Les premières cartes : une boussole historique
Le cadastre napoléonien : photographier le village en 1827
Première halte dans le temps : le cadastre dit “napoléonien”, établi en 1827. Ce vestige d’encre et de papier est une mine d’informations. À l’époque, la commune n’existe pas telle que nous la connaissons : elle est fractionnée en plusieurs sections, parfois orthographiée différemment, reflet des hésitations administratives et linguistiques de la Savoie tout juste rattachée à la France. Les propriétaires sont listés, maison par maison ; les vignes ceignent le bourg, les champs occupent chaque pente jusqu’aux premières hauteurs boisées.
- Le bourg de Coise est alors plus dense que la campagne, regroupant moulins, fours, courtils et granges.
- La vigne couvre plus de 30 % des terres cadastrées selon les sources de l’Inventaire du patrimoine viticole savoyard.
- L’Isère impose son cours changeant : les plans montrent un pont aujourd’hui disparu, emporté par une crue en 1872 (source : Archives départementales de la Savoie, Cote 8M8).

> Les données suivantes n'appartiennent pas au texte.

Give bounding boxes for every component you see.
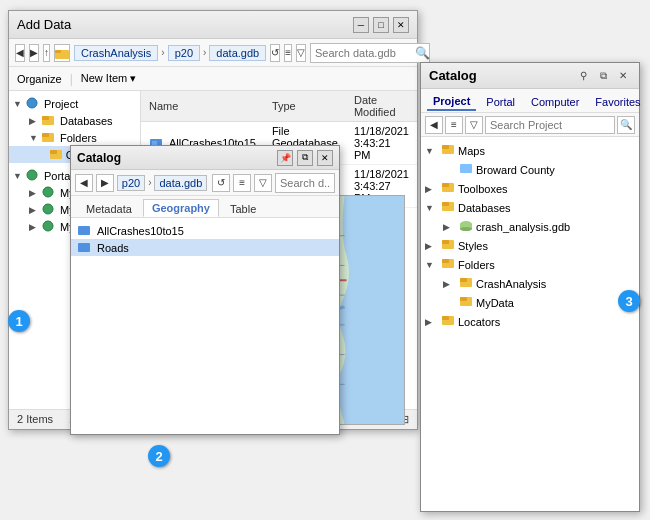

Analyser ce cadastre, c’est comprendre que le village n’a jamais été figé. D’année en année, il négocie son espace entre vigne, rivière et routes commerciales. Les chemins principaux, repérables encore aujourd’hui, guident toujours nos pas - preuve que l’emprise humaine, une fois imprimée, est difficile à effacer.
Les plans d’alignement de la Troisième République
Au tournant du XXᵉ siècle, la Troisième République envoie ses géomètres pour dessiner une France plus régulière. Coise-Saint-Jean-Pied-Gauthier accueille alors ses premiers plans “d’alignement”, outils essentiels pour penser mobilité et circulation. Le pont “neuf”, inauguré en 1897, s’ajoute ainsi au paysage : les plans conservés mentionnent les passages piétons, le tracé du chemin de fer tout proche, mais également la limite entre “vieux bourg” et extensions modernes.
- La création du pont repositionne tout le quartier aval, favorisant l’urbanisation des Près-des-Gares et l’apparition de premières bâtisses industrielles.
- Les axes principaux (actuelles routes de la Combe-de-Savoie) préfigurent déjà la D201 et ses accès redistribués après la Seconde Guerre mondiale.
Derrière ces coups de crayon apparemment anodins se profilent de nombreuses discussions villageoises, que retracent par exemple les comptes-rendus du conseil municipal consultables en mairie ou sur le site de la Savoie.